Phase 3: Continued Improvement of chassEASE



This project is important to us, and so we plan on continuing our design-build-test process beyond this iGEM season. We have outlined several plans we already have to improve chassEASE, and also are excited to receive feedback about our software from researchers as we disseminate it in order to adjust our code to fit the needs of the community.

  • Improving Accuracy
    • There is a need for more well-characterized 16S data from around the world and in diverse environments. As more data becomes available, we will be able to incorporate them into our regressions and AI to make them more accurate.
      • Reaching out to 16S researchers
        • Too often, 16S sequencing is conducted on environmental samples with no associated metadata (environmental parameters of the collection site).
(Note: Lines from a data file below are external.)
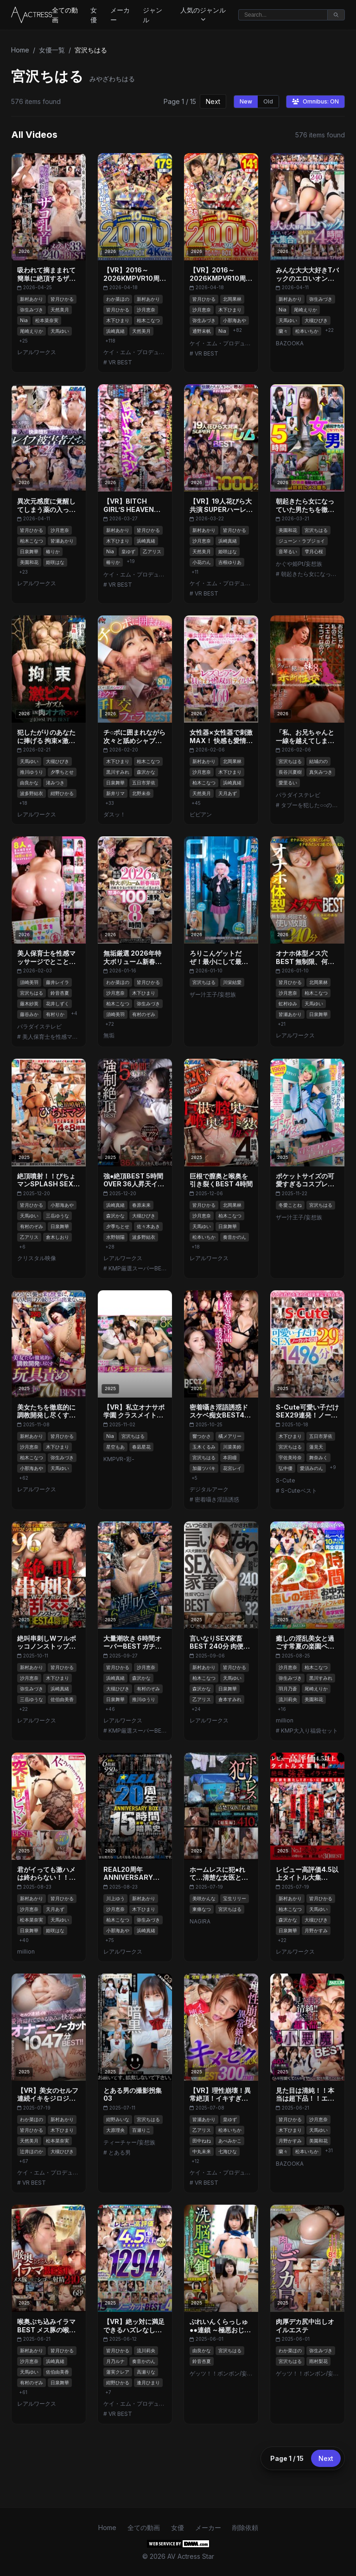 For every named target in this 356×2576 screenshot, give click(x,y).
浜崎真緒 (115, 331)
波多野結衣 (31, 793)
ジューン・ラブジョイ (302, 541)
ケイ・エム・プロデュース (134, 352)
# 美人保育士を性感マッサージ (48, 1036)
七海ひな (227, 2151)
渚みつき (55, 782)
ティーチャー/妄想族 (129, 2142)
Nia (24, 320)
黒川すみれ (117, 772)
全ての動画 (65, 15)
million (284, 1720)
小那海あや (234, 320)
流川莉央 (288, 1699)
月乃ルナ (115, 2361)
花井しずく (57, 1003)
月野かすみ (316, 1930)
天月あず (227, 793)
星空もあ (115, 1447)
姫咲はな (55, 562)
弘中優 (285, 1468)
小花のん (201, 562)
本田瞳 (230, 1457)
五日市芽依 (143, 782)
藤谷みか (29, 1014)
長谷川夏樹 (290, 772)
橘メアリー (230, 1436)
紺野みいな (117, 2119)
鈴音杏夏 (60, 993)
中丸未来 (201, 2151)
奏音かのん (234, 1237)
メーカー (120, 15)
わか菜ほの (117, 299)
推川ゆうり (31, 772)
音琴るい (288, 551)
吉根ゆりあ (230, 562)
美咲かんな (204, 1898)
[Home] (31, 14)
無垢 (108, 1035)
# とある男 (117, 2152)
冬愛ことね (290, 1205)
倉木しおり (57, 1237)
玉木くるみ (204, 1447)
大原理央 (115, 2130)
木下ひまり (117, 320)
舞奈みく (318, 1457)
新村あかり (31, 299)
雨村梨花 (318, 2361)
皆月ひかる (62, 299)
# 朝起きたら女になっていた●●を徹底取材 (307, 573)
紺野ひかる (62, 793)
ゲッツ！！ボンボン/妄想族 (221, 2373)
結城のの (318, 761)
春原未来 (141, 1205)
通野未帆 (201, 331)
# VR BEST (117, 362)
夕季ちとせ (62, 772)
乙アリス (152, 551)
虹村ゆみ (288, 1003)
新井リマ (115, 793)
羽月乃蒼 (288, 1688)
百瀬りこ (141, 2130)
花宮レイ (232, 1468)
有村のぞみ (143, 1014)
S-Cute (285, 1480)
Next (213, 101)
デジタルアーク (209, 1489)
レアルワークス (36, 352)
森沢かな (146, 772)
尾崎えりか (31, 331)
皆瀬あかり (62, 541)
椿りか (53, 551)
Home (20, 50)
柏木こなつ (148, 320)
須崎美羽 (29, 982)
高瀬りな (146, 2372)
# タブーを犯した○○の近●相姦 (307, 805)
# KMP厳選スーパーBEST (134, 1268)
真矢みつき (320, 772)
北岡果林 (232, 299)
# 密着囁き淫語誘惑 (214, 1499)
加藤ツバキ (204, 1468)
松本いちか (306, 331)
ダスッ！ (114, 814)
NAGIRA (200, 1921)
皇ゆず (128, 551)
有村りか (55, 1014)
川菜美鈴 (232, 1447)
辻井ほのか (31, 2151)
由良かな (29, 782)
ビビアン (201, 814)
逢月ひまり (148, 2382)
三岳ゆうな (57, 1215)
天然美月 (60, 309)
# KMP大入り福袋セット (307, 1730)
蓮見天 (316, 1447)
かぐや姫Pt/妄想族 (299, 563)
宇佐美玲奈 (290, 1457)
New (246, 101)
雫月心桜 (314, 551)
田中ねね (201, 2140)
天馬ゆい (60, 331)
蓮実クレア (117, 2372)
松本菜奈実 (46, 320)
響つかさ (201, 1436)
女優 (93, 15)
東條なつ (201, 1909)
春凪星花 (141, 1447)
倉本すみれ (230, 1699)
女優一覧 (52, 50)
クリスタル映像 (36, 1258)
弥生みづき (31, 309)
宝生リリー (234, 1898)
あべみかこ (230, 2140)
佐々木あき (148, 1226)
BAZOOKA (290, 343)
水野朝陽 (115, 1237)
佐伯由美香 (62, 1699)
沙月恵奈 (146, 309)
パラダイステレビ (298, 794)
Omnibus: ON (315, 101)
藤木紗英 (29, 1003)
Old (268, 101)
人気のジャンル (203, 13)
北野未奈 (141, 793)
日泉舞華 (29, 551)
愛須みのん (311, 1468)
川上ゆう (115, 1898)
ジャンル (152, 15)
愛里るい (288, 782)
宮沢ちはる (316, 530)
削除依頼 (245, 2527)
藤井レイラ (57, 982)
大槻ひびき (316, 320)
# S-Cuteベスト (296, 1490)
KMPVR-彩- (118, 1459)
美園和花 (29, 562)
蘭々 (283, 331)
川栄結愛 (232, 982)
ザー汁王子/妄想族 (213, 994) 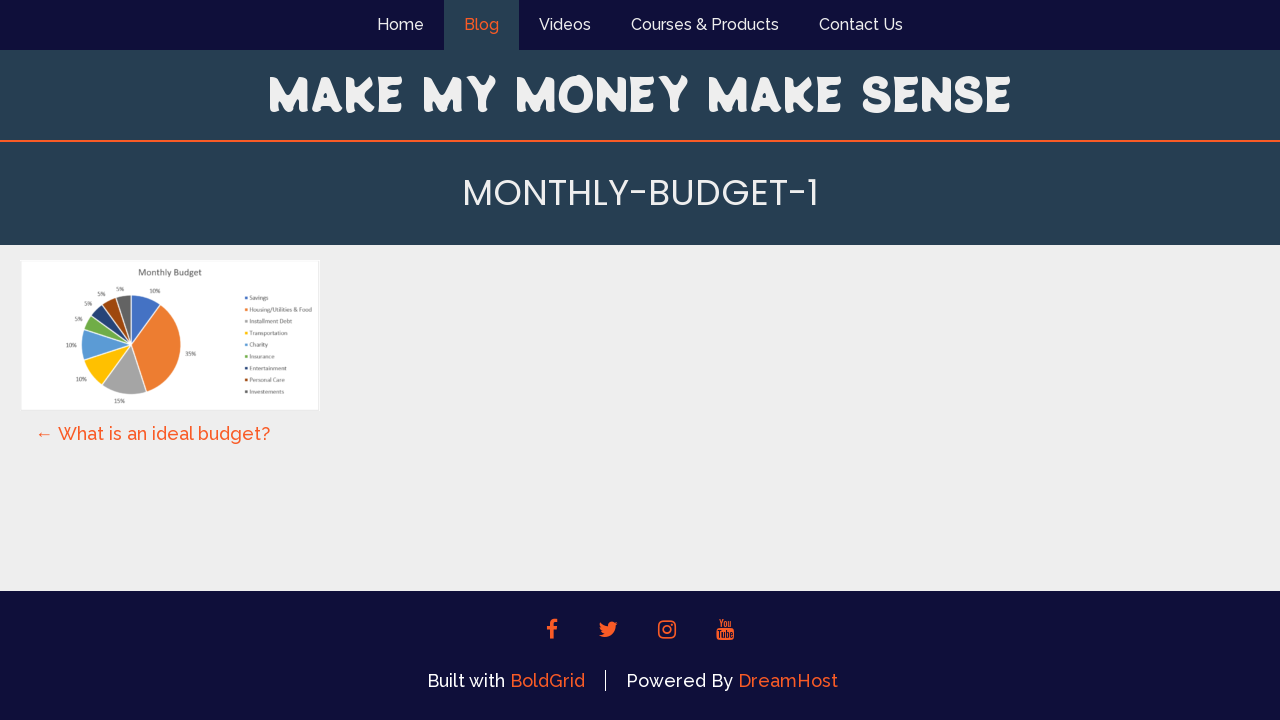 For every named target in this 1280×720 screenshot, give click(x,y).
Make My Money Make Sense (640, 93)
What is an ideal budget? (152, 433)
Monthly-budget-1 (640, 192)
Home (400, 24)
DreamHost (788, 680)
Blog (481, 24)
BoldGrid (547, 680)
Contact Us (861, 24)
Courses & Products (705, 24)
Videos (565, 24) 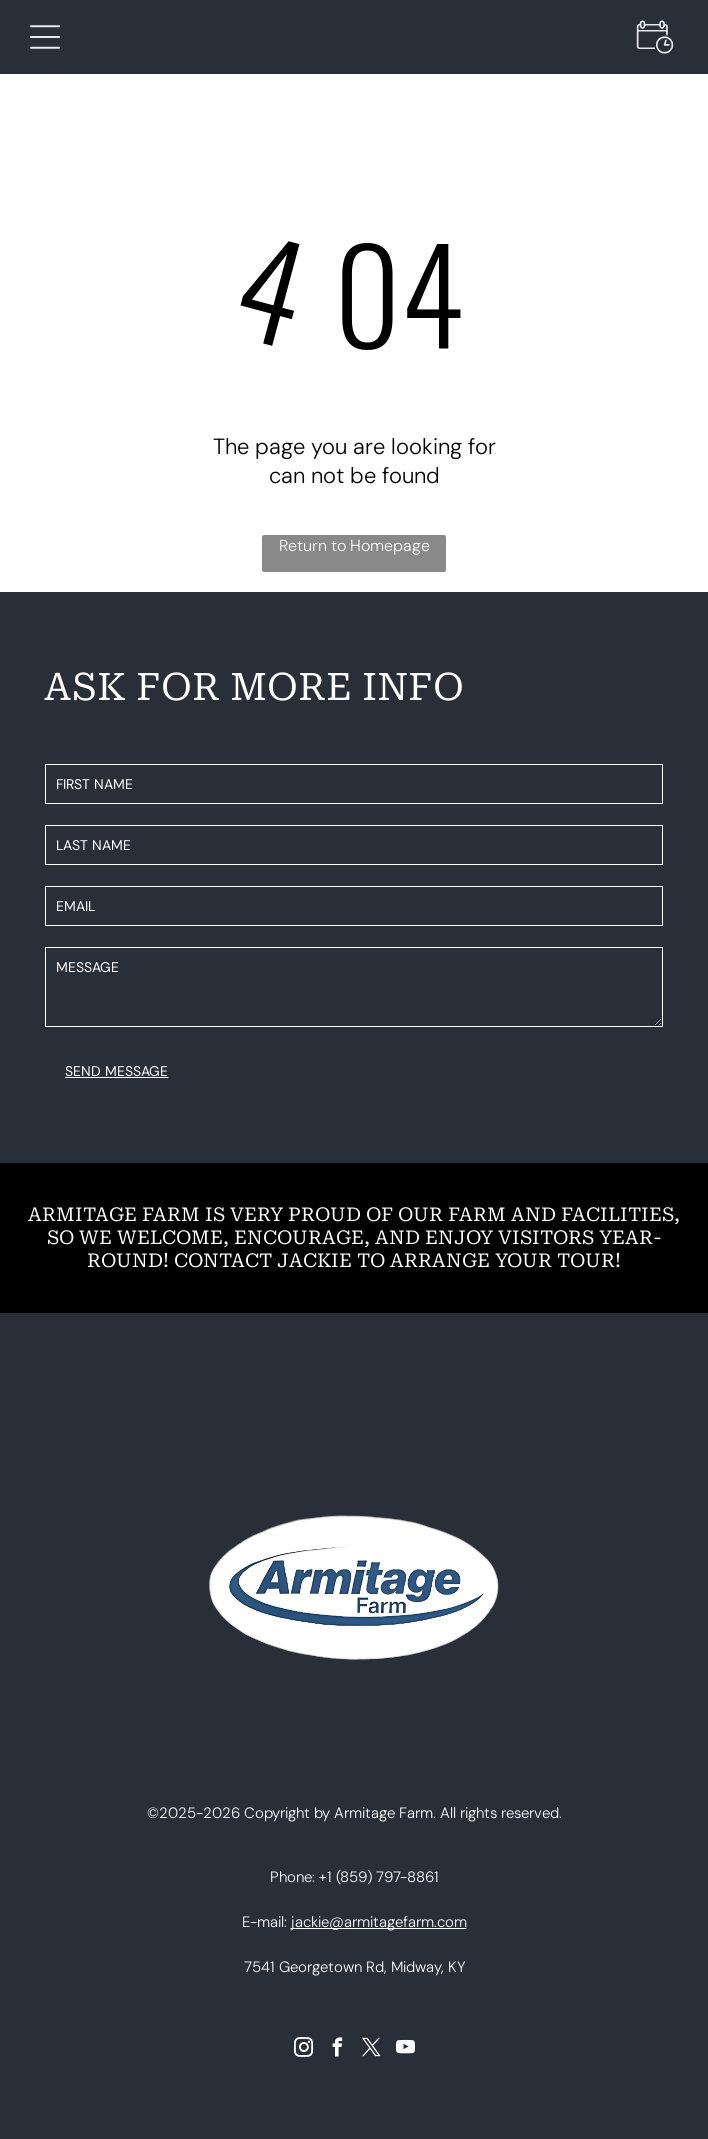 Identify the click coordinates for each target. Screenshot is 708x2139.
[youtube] (405, 2050)
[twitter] (371, 2050)
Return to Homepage (354, 545)
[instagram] (303, 2050)
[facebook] (337, 2050)
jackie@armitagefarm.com (379, 1922) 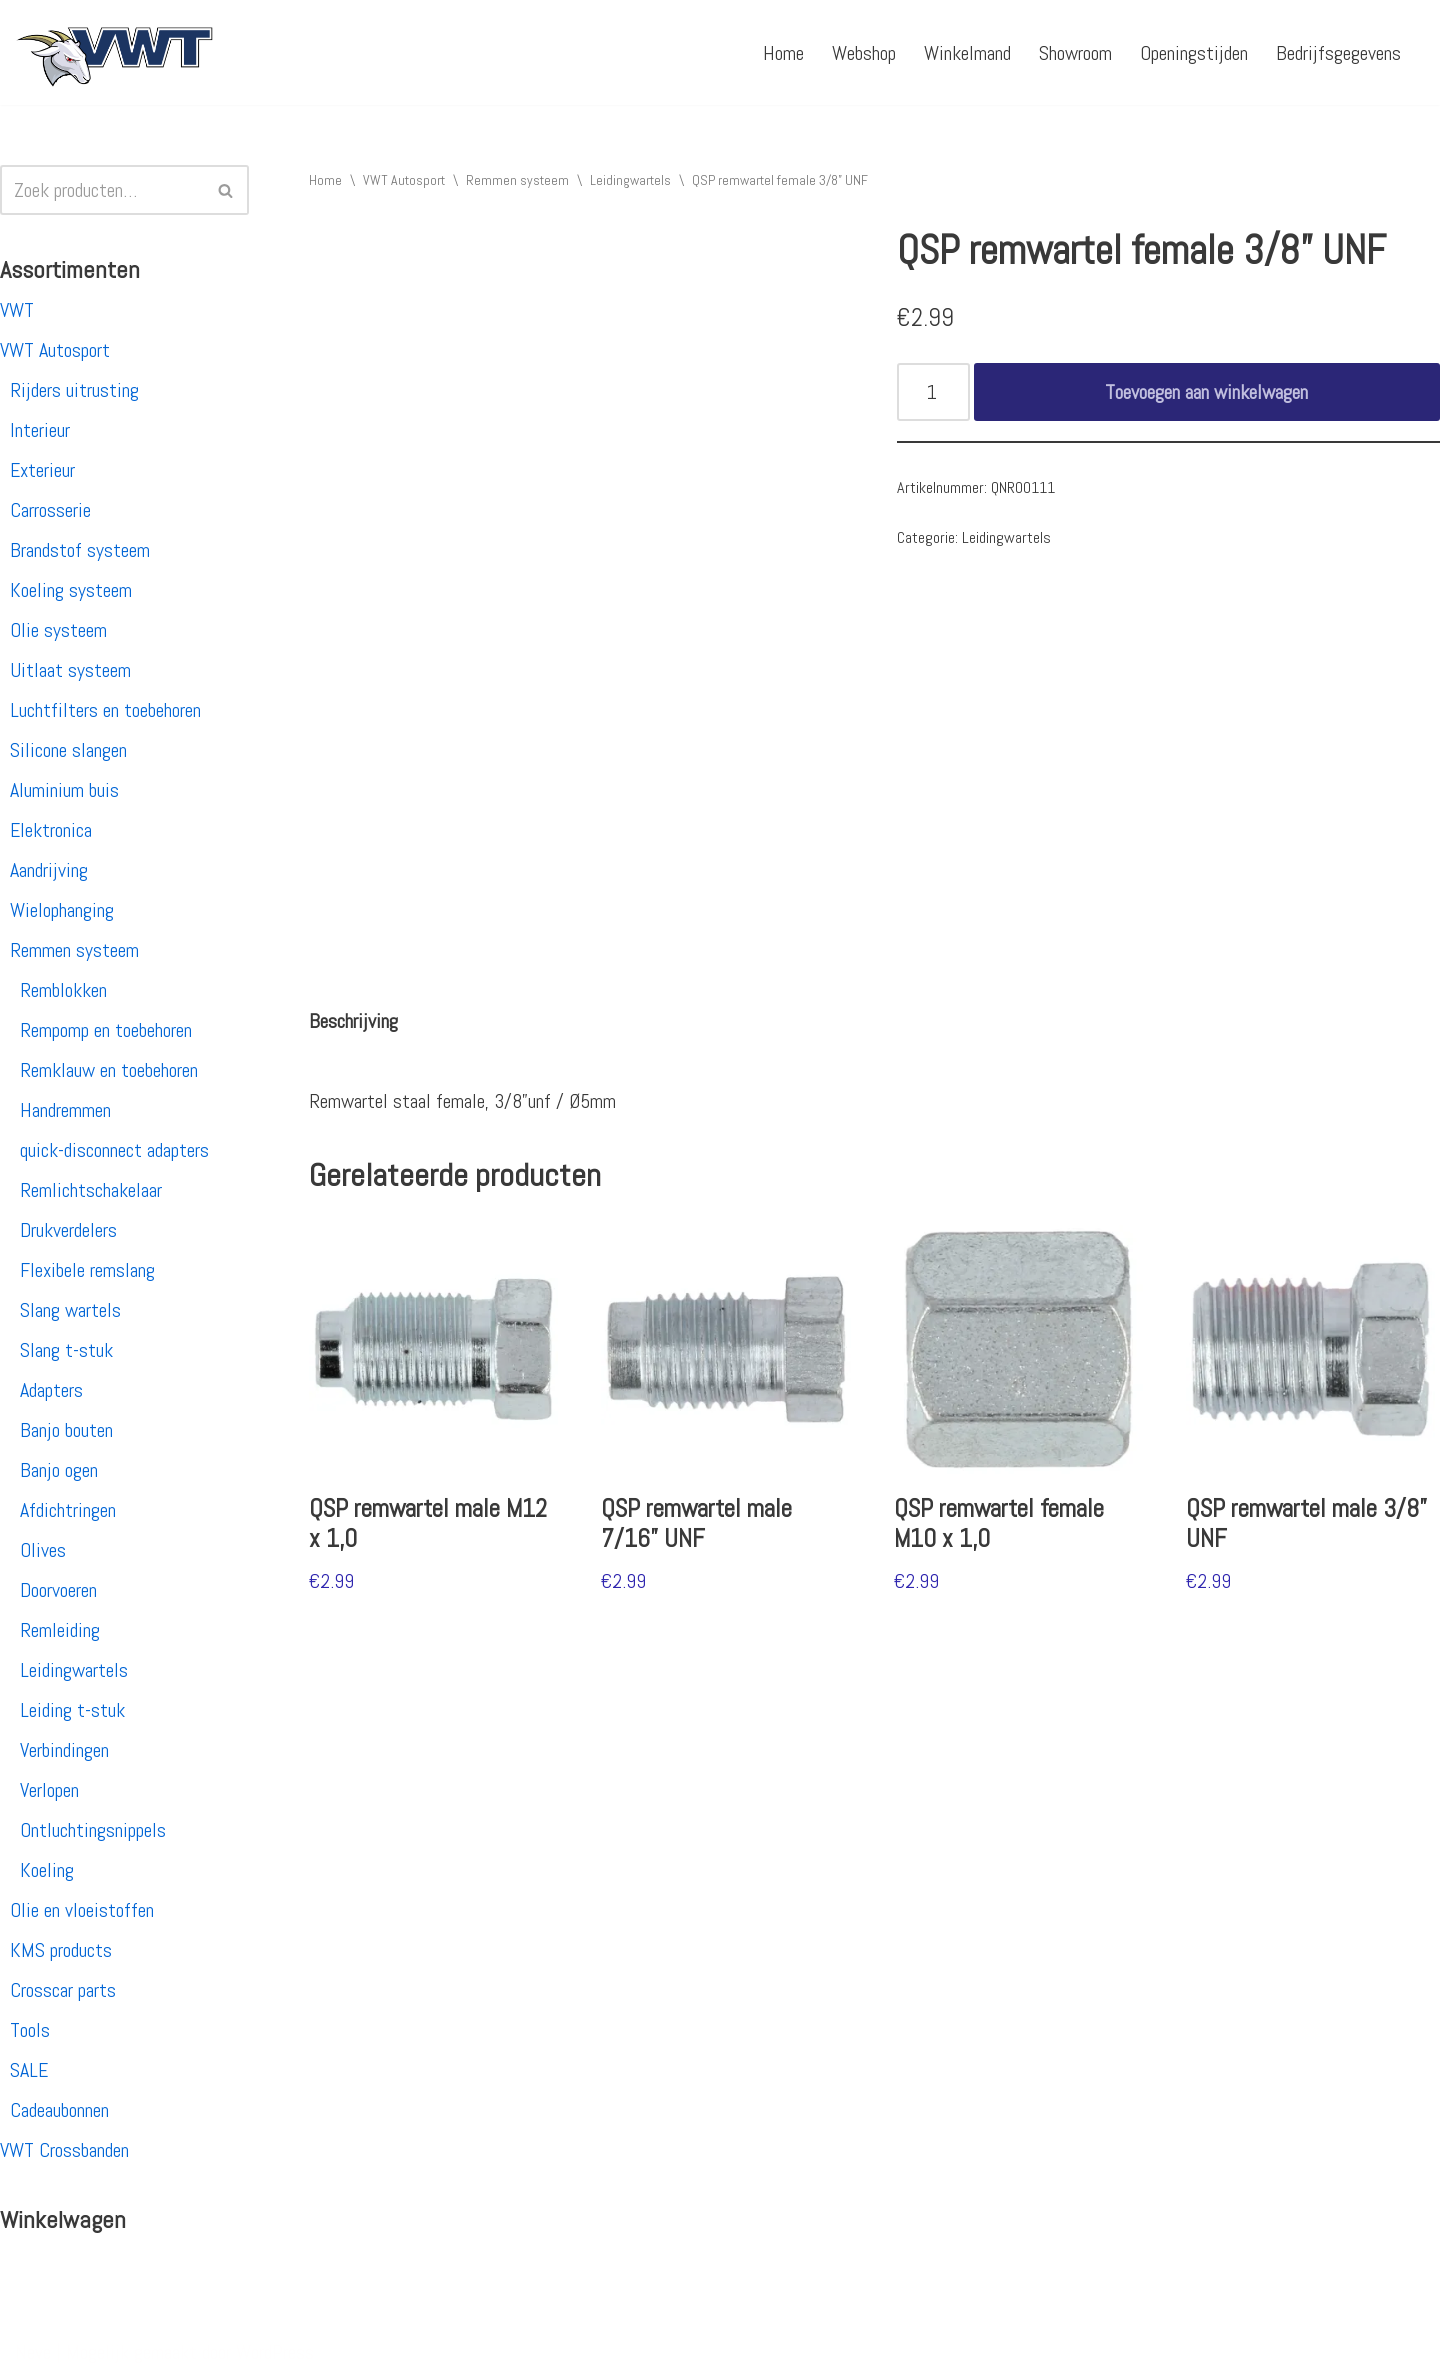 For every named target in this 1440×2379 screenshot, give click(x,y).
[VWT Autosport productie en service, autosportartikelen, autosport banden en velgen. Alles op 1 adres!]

In order to ensure we get a continuous stream of usable 16S data to update our software with, we will reach out to the 16S community and explain the importance of including environmental metadata when publishing 16S results.:
  • Including More Chasses
    • There is a need in synthetic biology for more available chasses that can survive in a huge range of extreme environmental conditions, and more accurately reflect the diverse makeup of microbial communities. Unfortunately, many bacteria naturally found in the environment can not survive in the lab, and therefore can not effectively be studied, and certainly can not be engineered. As technology improves and more environmental bacteria become characterized and culturable, we plan to add them into our software, thus expanding the possible outputs.
  • Including More Environments
    • Currently, our software assists researchers in selecting a chassis for soil, marine, air, and human gut microbiomes. We hope to expand this into other microbial biomes as well, such as the vaginal microbiome.
  • Adjusting Parameters
    • We would like to add more parameters, particularly to our human gut microbiome model, to account for more variability, such as from various diseases and disorders. Additionally, we recognize that one of our current parameters, Body Mass Index (BMI), is problematic as it is often used inaccurately as a metric of health and has thus resulted in medical discrimination (Ramos 2017). We incorporated it into our model as it was the only parameter relating to body size we could find 16S data for, and we wanted to make sure our software accounted for this diversity. However, if we can find data relating to body size using a less harmful metric, we will adjust this parameter accordingly.
  • Safety
    • Chassis selection is one roadblock to fieldbale synthetic biology, with safety being another crucial issue. We plan on linking all of our bacteria in our software to their BioSafety Level (BSL) in order to encourage researchers to think about safety while designing their construct. Our team takes safety very seriously, and recognizes the harm that fieldable synthetic biology can cause to the environment and communities when safety is not appropriately considered.
  • Optimal Conditions Analysis
    • Modify our software so an optimal conditions analysis can be performed. This would allow researchers to input specific chassis and get ideal environmental parameters for their preferred chassis.
  • Finally, in line with the cycle of engineering, we will implement feedback from the synthetic biology community as our software is used into future iterations.

Sources



Ramos Salas, X., Alberga, A. S., Cameron, E., Estey, L., Forhan, M., Kirk, S. F. L., ... & Sharma, A. M. (2017). Addressing weight bias and discrimination: moving beyond raising awareness to creating change. Obesity Reviews, 18(11), 1323-1335.